> **What to work on**
Considering every line below, count those with the word "Research" and give only the result.
*** Opening Input data ***
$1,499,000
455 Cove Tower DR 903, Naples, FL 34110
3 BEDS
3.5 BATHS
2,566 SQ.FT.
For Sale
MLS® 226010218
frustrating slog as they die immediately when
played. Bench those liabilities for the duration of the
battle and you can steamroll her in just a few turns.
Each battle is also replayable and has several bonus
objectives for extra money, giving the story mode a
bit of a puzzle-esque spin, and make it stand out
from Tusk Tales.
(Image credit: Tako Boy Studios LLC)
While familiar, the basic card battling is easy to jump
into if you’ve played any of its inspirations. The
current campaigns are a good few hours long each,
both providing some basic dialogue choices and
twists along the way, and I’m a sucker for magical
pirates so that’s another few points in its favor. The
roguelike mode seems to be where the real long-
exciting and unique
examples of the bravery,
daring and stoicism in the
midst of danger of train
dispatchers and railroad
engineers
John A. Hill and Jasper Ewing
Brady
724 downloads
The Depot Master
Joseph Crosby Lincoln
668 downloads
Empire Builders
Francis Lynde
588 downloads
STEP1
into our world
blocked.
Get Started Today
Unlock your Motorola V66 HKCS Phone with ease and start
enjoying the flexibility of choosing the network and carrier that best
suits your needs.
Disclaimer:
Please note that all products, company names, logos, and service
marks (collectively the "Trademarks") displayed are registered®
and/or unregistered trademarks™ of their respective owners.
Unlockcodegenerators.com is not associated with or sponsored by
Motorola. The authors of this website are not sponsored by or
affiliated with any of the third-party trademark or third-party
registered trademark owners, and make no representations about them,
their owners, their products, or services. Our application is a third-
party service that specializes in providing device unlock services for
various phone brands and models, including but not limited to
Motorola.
*** Closing Input data ***
*** Opening Input data ***
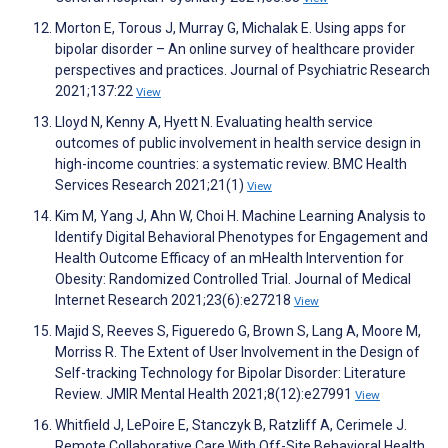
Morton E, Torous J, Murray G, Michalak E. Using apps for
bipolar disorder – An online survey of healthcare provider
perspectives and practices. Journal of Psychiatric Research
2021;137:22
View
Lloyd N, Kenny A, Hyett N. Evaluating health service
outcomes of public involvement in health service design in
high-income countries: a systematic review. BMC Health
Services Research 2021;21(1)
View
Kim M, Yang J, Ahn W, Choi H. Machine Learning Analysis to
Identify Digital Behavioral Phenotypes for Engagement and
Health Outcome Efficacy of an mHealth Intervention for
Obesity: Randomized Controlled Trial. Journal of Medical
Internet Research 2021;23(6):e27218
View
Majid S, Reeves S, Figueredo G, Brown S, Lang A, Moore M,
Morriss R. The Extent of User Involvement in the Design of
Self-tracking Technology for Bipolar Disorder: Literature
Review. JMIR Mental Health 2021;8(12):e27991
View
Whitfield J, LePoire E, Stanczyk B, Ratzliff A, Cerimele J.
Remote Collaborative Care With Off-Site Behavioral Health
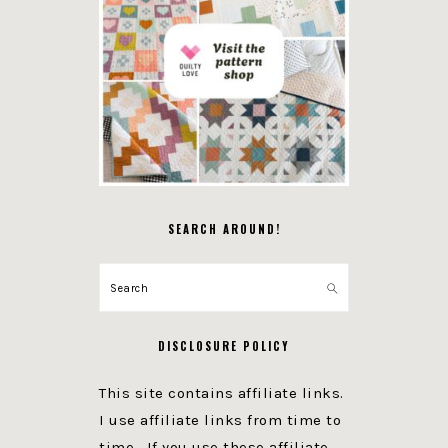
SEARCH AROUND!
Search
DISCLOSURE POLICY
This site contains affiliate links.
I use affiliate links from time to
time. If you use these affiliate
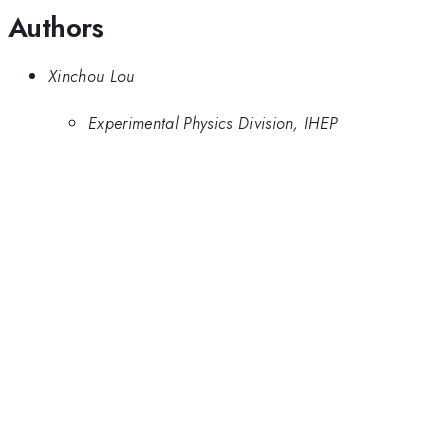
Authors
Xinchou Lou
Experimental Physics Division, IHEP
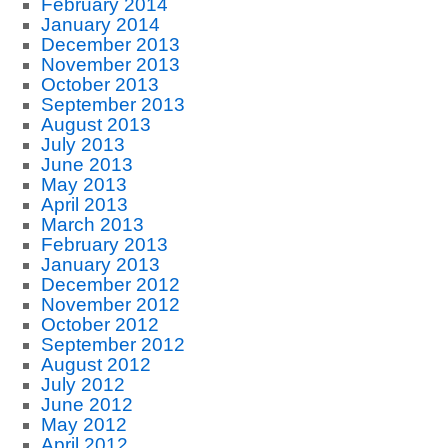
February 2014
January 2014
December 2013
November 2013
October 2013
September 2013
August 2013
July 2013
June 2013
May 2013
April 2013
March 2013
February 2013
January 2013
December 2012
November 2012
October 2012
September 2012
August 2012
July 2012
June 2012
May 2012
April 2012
*** Closing Input data ***
> **Exercise output**
3